Effective Practices
DSAT Field Testing Protocols, Processes and Outcomes
Step 1: Determining Effective Practices
From the project’s onset, the DSAT curriculum was designed within rigorous evaluation protocols. Curriculum development began with a review of the current and best practices around Deaf self-advocacy. The DSAT work team engaged Communication Service for the Deaf (CSD) to identify current, best and effective practices associated with self-advocacy. CSD conducted focus groups with 35 deaf consumers, surveyed over 2,000 deaf consumers, interviewed 12 deaf leaders, and completed an extension literature review. Augmenting CSD’s work was a second survey of and 180 rehabilitation counselors and an expanded annotated bibliography conducted by Western Oregon University. The information gleaned from these activities is chronicled in The Case for Deaf Self-Advocacy Training: The Need for a National Curriculum on Communication Access (2009).
Step 2: Development of Deaf Self-Advocacy Curriculum
Using the data gleaned during Phase 1, curriculum was developed by the DSAT work team and independent subcontractor T.S. Writing, a deaf-owned company. The resultant curriculum is a multi-use, flexible advocacy training “tool kit,” that can be adapted for a wide variety of audiences (e.g. people of color, low-functioning deaf people, deaf-blind, etc.).
Step 3: Expert Review of the Curriculum
The second part of the field test involved review of the draft curriculum by fourteen experts in the field of deafness and advocacy. The results of this activity are reported in Deaf Advocacy Training: A Curriculum Review, Preliminary Report (2009).

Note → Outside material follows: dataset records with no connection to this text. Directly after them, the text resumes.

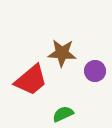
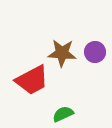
purple circle: moved 19 px up
red trapezoid: moved 1 px right; rotated 12 degrees clockwise
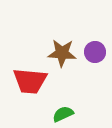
red trapezoid: moved 2 px left, 1 px down; rotated 33 degrees clockwise
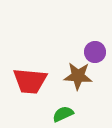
brown star: moved 16 px right, 23 px down
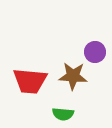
brown star: moved 5 px left
green semicircle: rotated 150 degrees counterclockwise
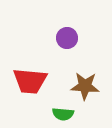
purple circle: moved 28 px left, 14 px up
brown star: moved 12 px right, 10 px down
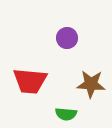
brown star: moved 6 px right, 2 px up
green semicircle: moved 3 px right
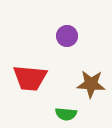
purple circle: moved 2 px up
red trapezoid: moved 3 px up
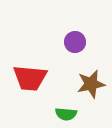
purple circle: moved 8 px right, 6 px down
brown star: rotated 16 degrees counterclockwise
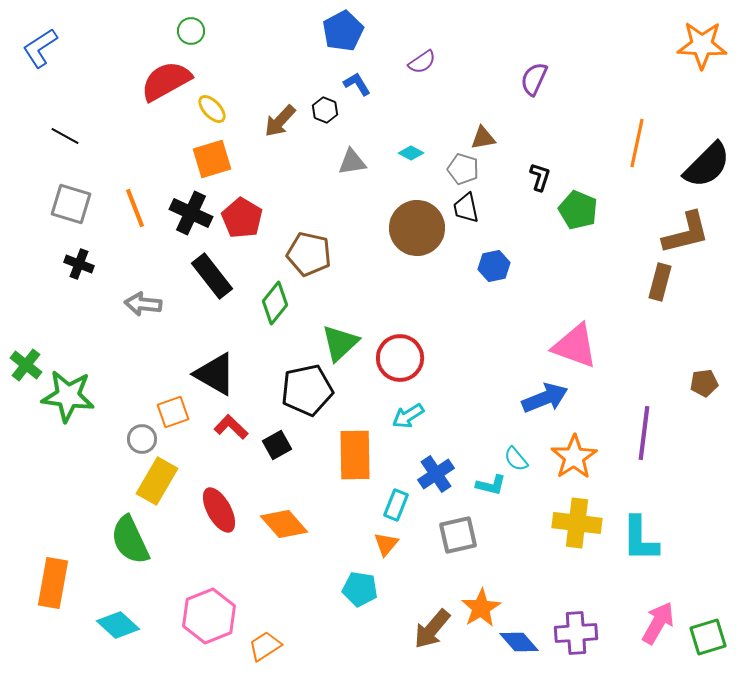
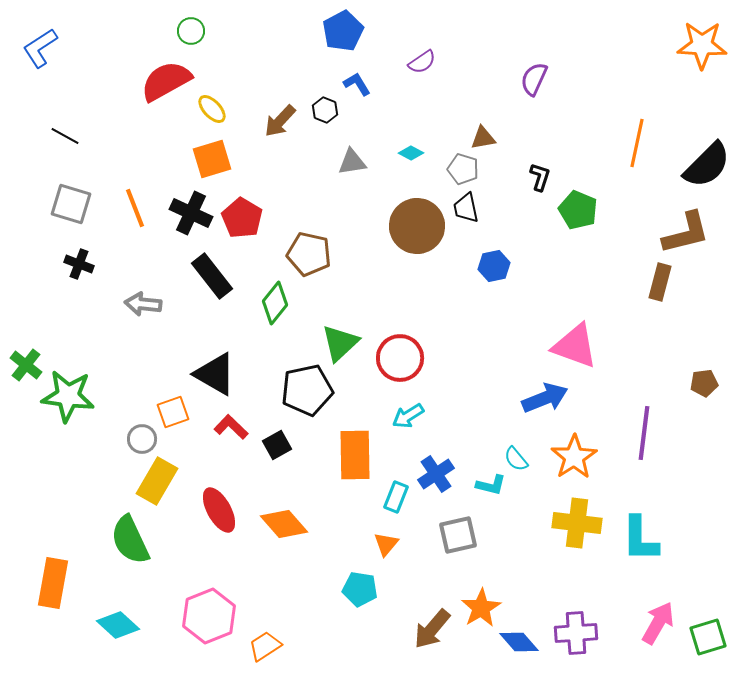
brown circle at (417, 228): moved 2 px up
cyan rectangle at (396, 505): moved 8 px up
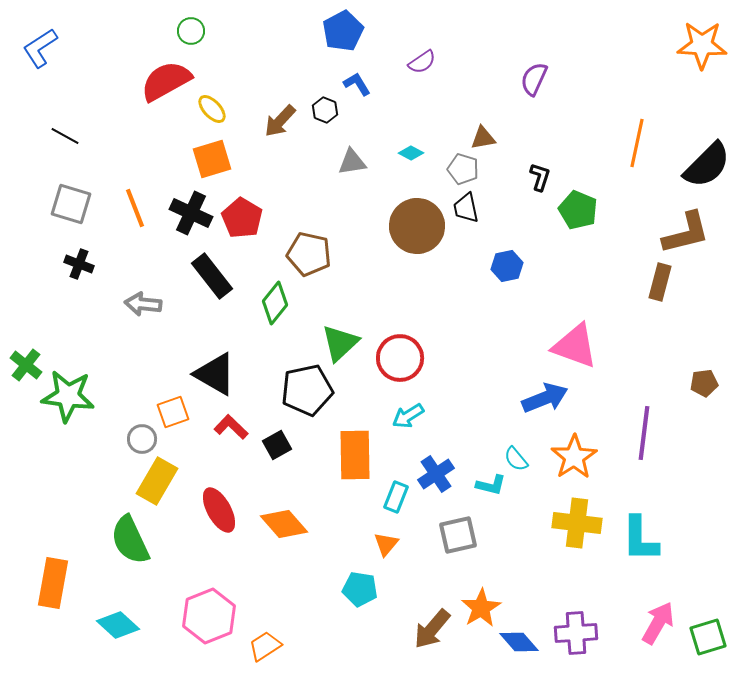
blue hexagon at (494, 266): moved 13 px right
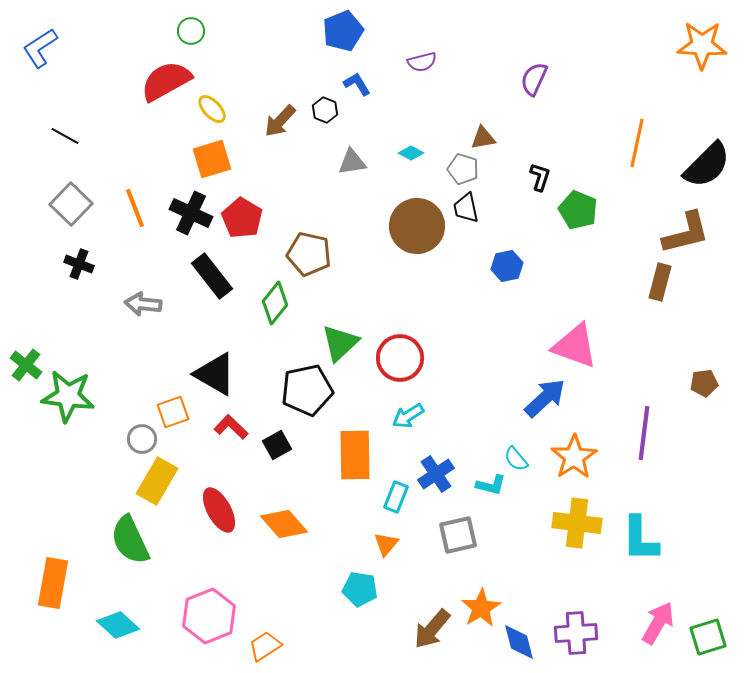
blue pentagon at (343, 31): rotated 6 degrees clockwise
purple semicircle at (422, 62): rotated 20 degrees clockwise
gray square at (71, 204): rotated 27 degrees clockwise
blue arrow at (545, 398): rotated 21 degrees counterclockwise
blue diamond at (519, 642): rotated 27 degrees clockwise
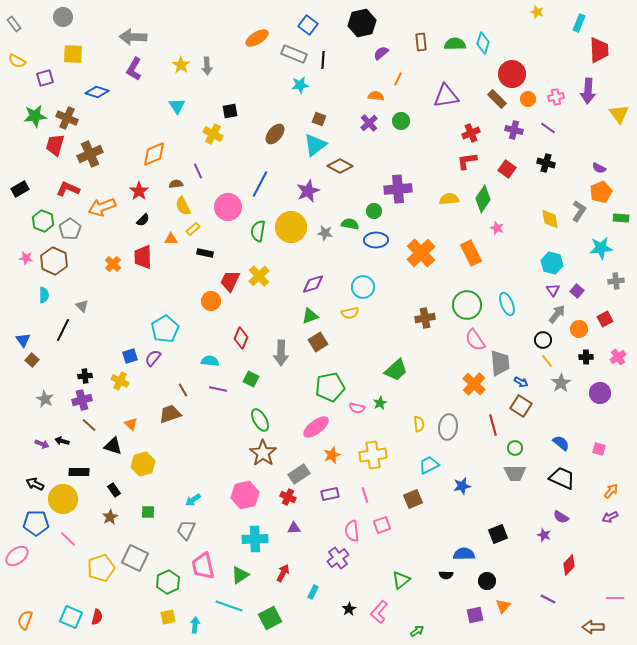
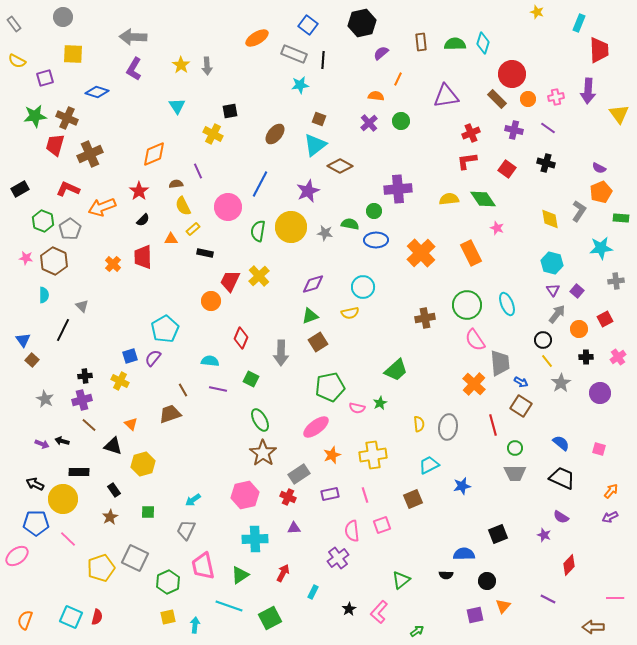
green diamond at (483, 199): rotated 68 degrees counterclockwise
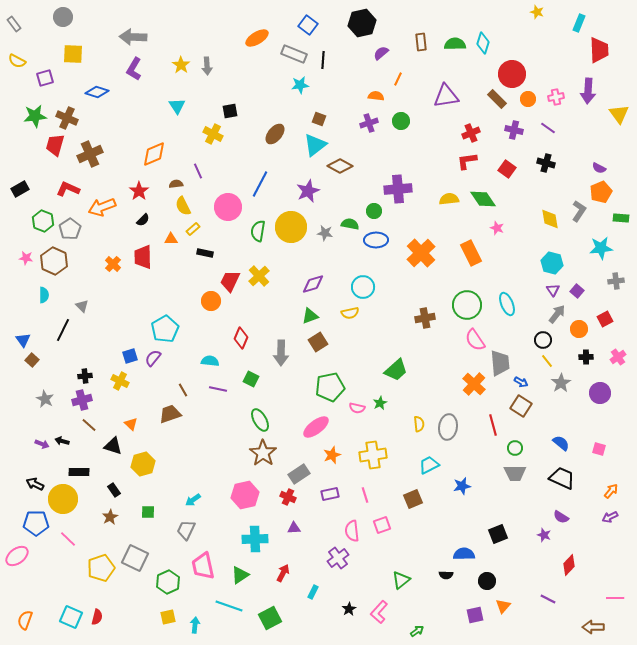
purple cross at (369, 123): rotated 24 degrees clockwise
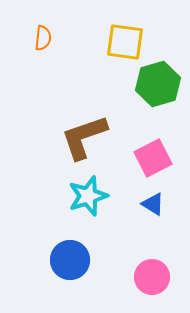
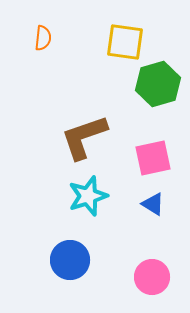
pink square: rotated 15 degrees clockwise
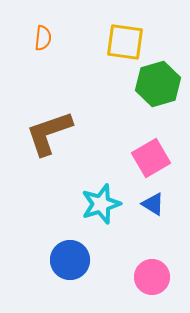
brown L-shape: moved 35 px left, 4 px up
pink square: moved 2 px left; rotated 18 degrees counterclockwise
cyan star: moved 13 px right, 8 px down
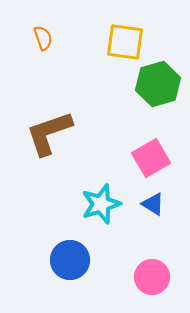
orange semicircle: rotated 25 degrees counterclockwise
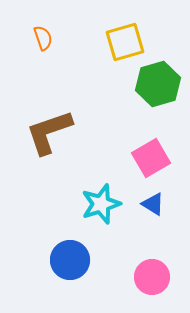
yellow square: rotated 24 degrees counterclockwise
brown L-shape: moved 1 px up
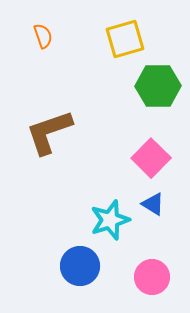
orange semicircle: moved 2 px up
yellow square: moved 3 px up
green hexagon: moved 2 px down; rotated 15 degrees clockwise
pink square: rotated 15 degrees counterclockwise
cyan star: moved 9 px right, 16 px down
blue circle: moved 10 px right, 6 px down
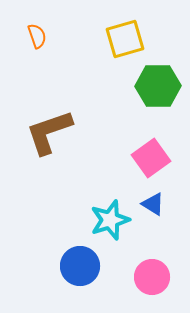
orange semicircle: moved 6 px left
pink square: rotated 9 degrees clockwise
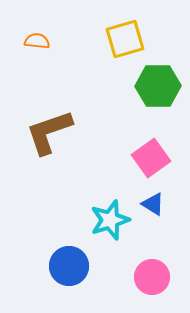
orange semicircle: moved 5 px down; rotated 65 degrees counterclockwise
blue circle: moved 11 px left
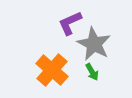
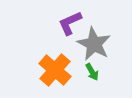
orange cross: moved 3 px right
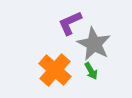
green arrow: moved 1 px left, 1 px up
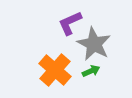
green arrow: rotated 84 degrees counterclockwise
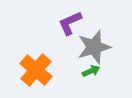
gray star: moved 3 px down; rotated 28 degrees clockwise
orange cross: moved 19 px left
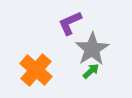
gray star: moved 2 px left, 2 px down; rotated 16 degrees counterclockwise
green arrow: rotated 18 degrees counterclockwise
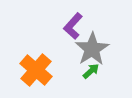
purple L-shape: moved 3 px right, 3 px down; rotated 24 degrees counterclockwise
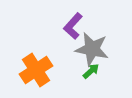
gray star: rotated 28 degrees counterclockwise
orange cross: rotated 16 degrees clockwise
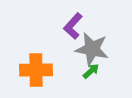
orange cross: rotated 32 degrees clockwise
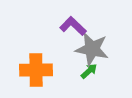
purple L-shape: rotated 92 degrees clockwise
green arrow: moved 2 px left
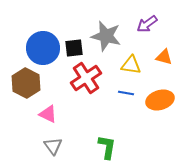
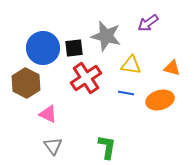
purple arrow: moved 1 px right, 1 px up
orange triangle: moved 8 px right, 11 px down
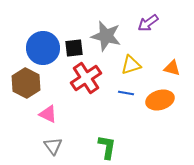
yellow triangle: rotated 25 degrees counterclockwise
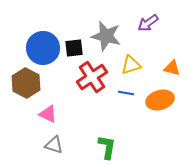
red cross: moved 6 px right, 1 px up
gray triangle: moved 1 px right, 1 px up; rotated 36 degrees counterclockwise
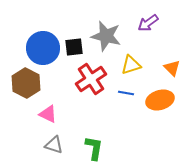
black square: moved 1 px up
orange triangle: rotated 30 degrees clockwise
red cross: moved 1 px left, 2 px down
green L-shape: moved 13 px left, 1 px down
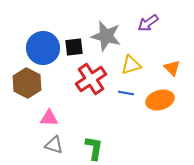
brown hexagon: moved 1 px right
pink triangle: moved 1 px right, 4 px down; rotated 24 degrees counterclockwise
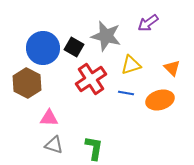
black square: rotated 36 degrees clockwise
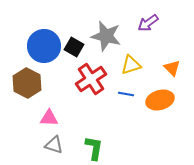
blue circle: moved 1 px right, 2 px up
blue line: moved 1 px down
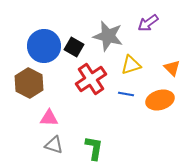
gray star: moved 2 px right
brown hexagon: moved 2 px right
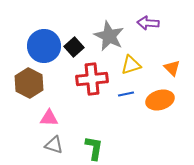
purple arrow: rotated 40 degrees clockwise
gray star: moved 1 px right; rotated 12 degrees clockwise
black square: rotated 18 degrees clockwise
red cross: moved 1 px right; rotated 28 degrees clockwise
blue line: rotated 21 degrees counterclockwise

Step 4: Field Testing Curriculum via Widespread Consumer Trainings
To field test the curriculum, 30 individuals representing advocacy agencies and programs were called upon to serve as initial trainers. Two Train-the-Trainer workshops were conducted to prepare them, and pre/post tests and evaluations were developed to track the effectiveness of the trainings they provided.
In total, over a one-year period, 45 training to 600 consumers were conducted as part of the field test. Statistical analysis revealed that participants experienced a 17% gain in knowledge, attitude and behaviors. Consumer satisfaction evaluations also reflected high consumer satisfaction.
Pre/post tests form the foundation of DSAT. Responses from two sample pretest questions are shared below.
Step 5: Obtaining Feedback from 2010 Field Test Trainers
The field test culminated in August of 2011, when fourteen of the original 30 DSAT Trainers returned to Gallaudet for a three-day debriefing and to design a two-day DSAT Train the Trainer workshop for future DSAT Trainers. Working within a full agenda the group reviewed the field test data, shared lessons learned from their training experiences, and guided the curriculum to its next iteration or Second Edition through recommendations.
For more information regarding the DSAT field testing of 2009-2011, please contact DSAT at deafselfadvocacy@gmail.com.
Pre/Post test data has been collected from more than 300 deaf consumer participants, with new data arriving at the DSAT office every day. Responses from two sample pretest questions are shared below.
Pretest — Deaf Consumer Before DSAT Training believes that Communication Access means…
Pretest — Deaf Consumer Before DSAT Training believes that a Qualified Interpreter …
Step 6: Creating and Field Testing of the DBSAT Curriculum
The adaptations provided in the curriculum were developed by Jean Healy and Janet K. Marcous, two DeafBlind professionals and vetted by a panel of experts. The curriculum was then field-tested by ten DeafBlind DSAT Trainers in August 2013. These ten DeafBlind individuals came together for four days, working long into the night each day. Under the training leadership of Lillian Garcia Peterkin and Laura Thomas, they experienced the curriculum first hand as DeafBlind consumers, taught parts of the curriculum as Trainers and then provided feedback as Experts. DSAT extends its sincere appreciation to this group of ten for their contributions: Ashley Benton (NC), Lee Clark (MN), Elaine Ducharme (MA), Andy Granda (CA), Victoria Ann Magliocchino (FL), Karen Parks (CO), Kim Powers-Smith (TX), Angela Theriault (WA), Christopher Woodfill (NY), and Bryen M Yunashko (IL).